Four years after Pearl Harbor, the war was over. Our country mobilized quickly and effectively, and we fought a massive world war on two fronts. We defeated both the Japanese and Nazi Germany, and by the end of 1945 our boys were coming home. Neither Roosevelt or Truman was using Pearl Harbor to justify anything anymore; we were past that, and the country was moving into the great post-war boom. The war was over, and Truman wasn't a wartime president anymore.

So make the comparison. Four years after Pearl Harbor, we had found the enemy, fought the enemy, and defeated the enemy. Four years after 9/11, we haven't found the single individual who was responsible, let alone bring him to justice, and our troops are still fighting a messy war with no end in sight. How good does Bush look now?

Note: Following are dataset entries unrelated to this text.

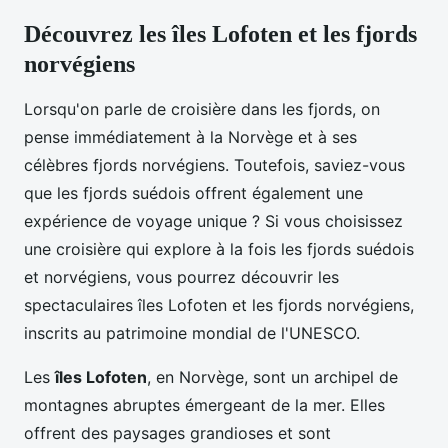
Découvrez les îles Lofoten et les fjords
norvégiens
Lorsqu'on parle de croisière dans les fjords, on
pense immédiatement à la Norvège et à ses
célèbres fjords norvégiens. Toutefois, saviez-vous
que les fjords suédois offrent également une
expérience de voyage unique ? Si vous choisissez
une croisière qui explore à la fois les fjords suédois
et norvégiens, vous pourrez découvrir les
spectaculaires îles Lofoten et les fjords norvégiens,
inscrits au patrimoine mondial de l'UNESCO.
Les
îles Lofoten
, en Norvège, sont un archipel de
montagnes abruptes émergeant de la mer. Elles
offrent des paysages grandioses et sont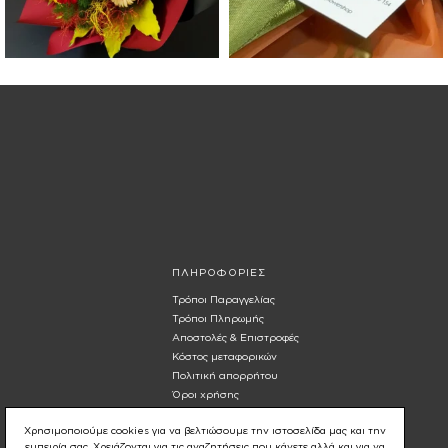
ΠΛΗΡΟΦΟΡΙΕΣ
Τρόποι Παραγγελίας
Τρόποι Πληρωμής
Αποστολές & Επιστροφές
Κόστος μεταφορικών
Πολιτική απορρήτου
Όροι χρήσης
Χρησιμοποιούμε cookies για να βελτιώσουμε την ιστοσελίδα μας και την
εμπειρία σας. Χρειάζονται για τις αναζητήσεις που κάνετε αλλά και για να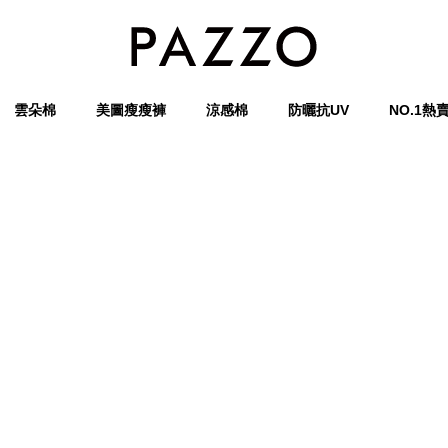
雲朵棉
美圖瘦瘦褲
涼感棉
防曬抗UV
NO.1熱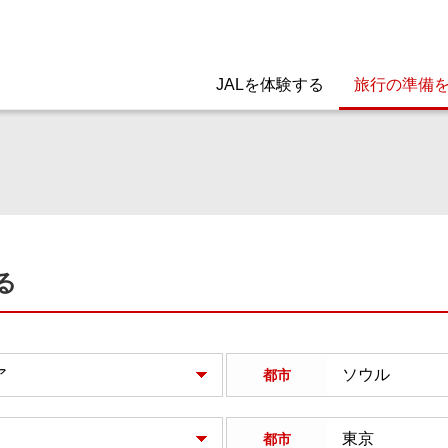
JALを体験する
旅行の準備
る
都市
都市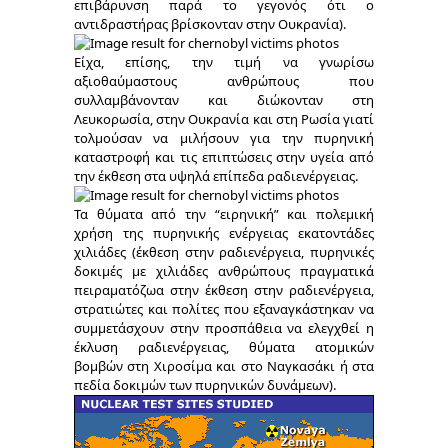
επιβάρυνση παρά το γεγονός ότι ο
αντιδραστήρας βρίσκονταν στην Ουκρανία).
Είχα, επίσης, την τιμή να γνωρίσω
αξιοθαύμαστους ανθρώπους που
συλλαμβάνονταν και διώκονταν στη
Λευκορωσία, στην Ουκρανία και στη Ρωσία γιατί
τολμούσαν να μιλήσουν για την πυρηνική
καταστροφή και τις επιπτώσεις στην υγεία από
την έκθεση στα υψηλά επίπεδα ραδιενέργειας.
Τα θύματα από την “ειρηνική” και πολεμική
χρήση της πυρηνικής ενέργειας εκατοντάδες
χιλιάδες (έκθεση στην ραδιενέργεια, πυρηνικές
δοκιμές με χιλιάδες ανθρώπους πραγματικά
πειραματόζωα στην έκθεση στην ραδιενέργεια,
στρατιώτες και πολίτες που εξαναγκάστηκαν να
συμμετάσχουν στην προσπάθεια να ελεγχθεί η
έκλυση ραδιενέργειας, θύματα ατομικών
βομβών στη Χιροσίμα και στο Ναγκασάκι ή στα
πεδία δοκιμών των πυρηνικών δυνάμεων).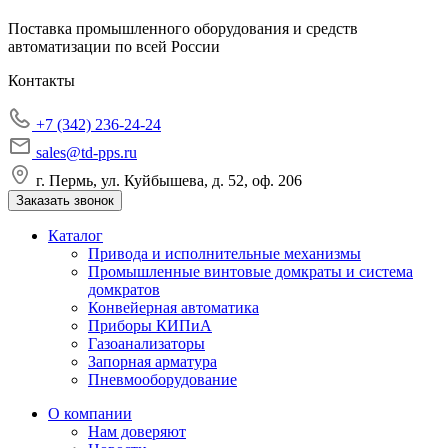
Поставка промышленного оборудования и средств
автоматизации по всей России
Контакты
+7 (342) 236-24-24
sales@td-pps.ru
г. Пермь, ул. Куйбышева, д. 52, оф. 206
Заказать звонок
Каталог
Привода и исполнительные механизмы
Промышленные винтовые домкраты и система
домкратов
Конвейерная автоматика
Приборы КИПиА
Газоанализаторы
Запорная арматура
Пневмооборудование
О компании
Нам доверяют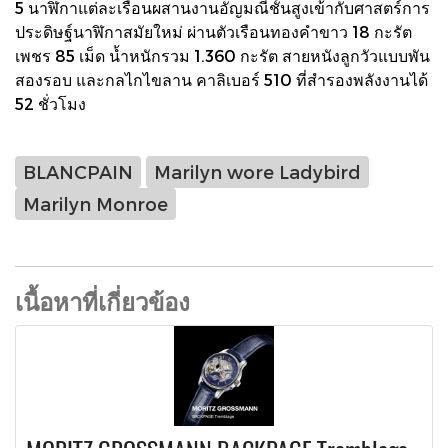
5 นาฬิกาแต่ละเรือนผสานงานอัญมณีชั้นสูงเข้ากับศาสตร์การ
ประดิษฐ์นาฬิกาสมัยใหม่ ผ่านตัวเรือนทองคำขาว 18 กะรัต
เพชร 85 เม็ด น้ำหนักรวม 1.360 กะรัต สายหนังลูกวัวแบบพัน
สองรอบ และกลไกไขลาน คาลิเบอร์ 510 ที่สำรองพลังงานได้
52 ชั่วโมง
BLANCPAIN
Marilyn wore Ladybird
Marilyn Monroe
เนื้อหาที่เกี่ยวข้อง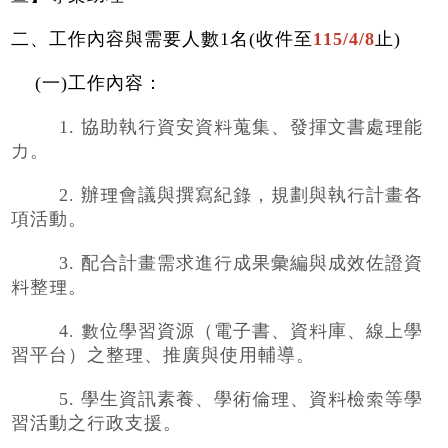
二、工作內容與需要人數1名
(收件至
115/4/8
止)
(一)工作內容：
1. 協助執行資安資料蒐集、發揮文書處理能
力。
2. 辦理會議與撰寫紀錄，規劃與執行計畫各
項活動。
3. 配合計畫需求進行成果彙編與成效佐證資
料整理。
4. 數位學習資源（電子書、資料庫、線上學
習平台）之整理、推廣與使用輔導。
5. 學生資訊素養、學術倫理、資料檢索等學
習活動之行政支援。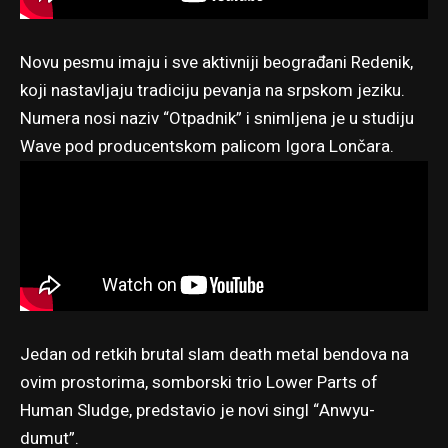
Novu pesmu imaju i sve aktivniji beograđani Redenik,
koji nastavljaju tradiciju pevanja na srpskom jeziku.
Numera nosi naziv “Otpadnik” i snimljena je u studiju
Wave pod producentskom palicom Igora Lončara.
Jedan od retkih brutal slam death metal bendova na
ovim prostorima, somborski trio Lower Parts of
Human Sludge, predstavio je novi singl “Anwyu-
dumut”.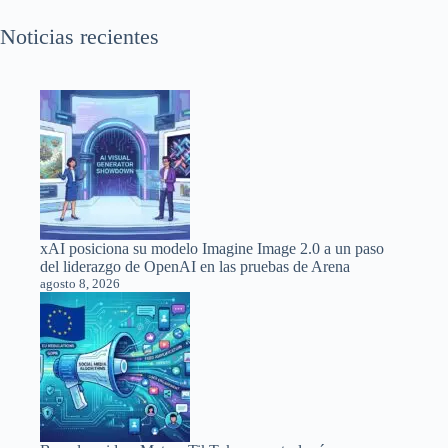
Noticias recientes
xAI posiciona su modelo Imagine Image 2.0 a un paso
del liderazgo de OpenAI en las pruebas de Arena
agosto 8, 2026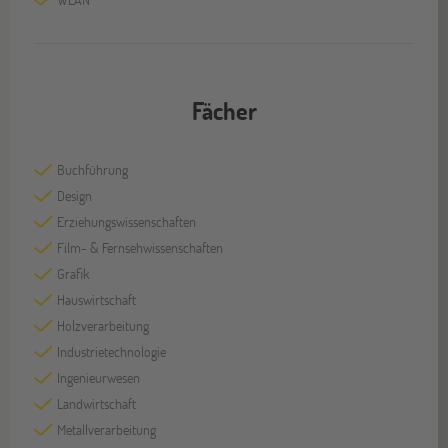
Fächer
Buchführung
Design
Erziehungswissenschaften
Film- & Fernsehwissenschaften
Grafik
Hauswirtschaft
Holzverarbeitung
Industrietechnologie
Ingenieurwesen
Landwirtschaft
Metallverarbeitung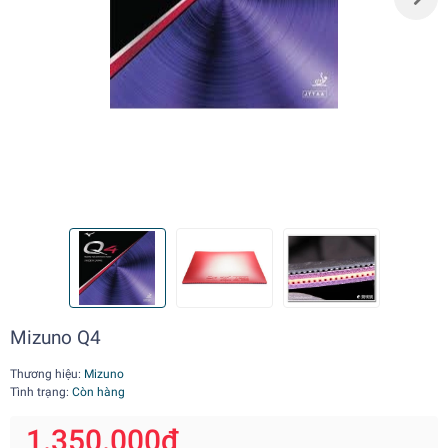
Mizuno Q4
Thương hiệu:
Mizuno
Tình trạng:
Còn hàng
1.350.000₫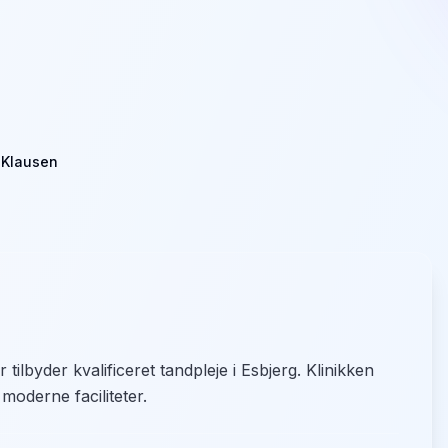
 Klausen
tilbyder kvalificeret tandpleje i Esbjerg. Klinikken
 moderne faciliteter.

Let me rephrase that. Four years after Pearl Harbor we brought two entire countries to their knees; four years after 9/11 we haven't been able to catch one guy. Come on folks; Osama Bin Laden isn't anywhere near as dangerous or as organized as Adolf Hitler was, and we got that bastard. Why can't the Bushies get Bin Laden?

Oh, that's right -- we're fighting a "different kind of war" today, or so the Bushies say. Tell me if I'm wrong, but I don't think a handful of ragtag Islamic militants is near as dangerous as a couple of million Nazi stormtroopers. Yeah, this war is different -- World War II was justified, and we fought it to win; the Iraq war isn't, and we aren't.

The good news is that in spite of Bush's craven abuse of the 9/11 attacks, America in general seems to have adjusted to life in the post-9/11 world, just as Americans sixty years ago got over Pearl Harbor. That's what human beings -- and Americans in particular -- do. We adapt to events and get on with our lives. Even Bush's all-9/11, all-the-time harping can't obscure the fact that most of us are past that now; we haven't minimized the seriousness of the attacks, and we certainly don't disrespect the dead, but we've moved on. That's what we do.

So, Mister Bush, it's time to drop the whole 9/11 thing. We know that 9/11 didn't have anything to do with Iraq, and invading Iraq had nothing to do with the so-called war on terrorism. You're going to have to find some other way to justify your increasingly unpopular war of foreign domination. Let the ghost of 9/11 rest in peace -- and give the victims of that attack the respect they deserve.

But that's just my opinion; reasonable minds may disagree.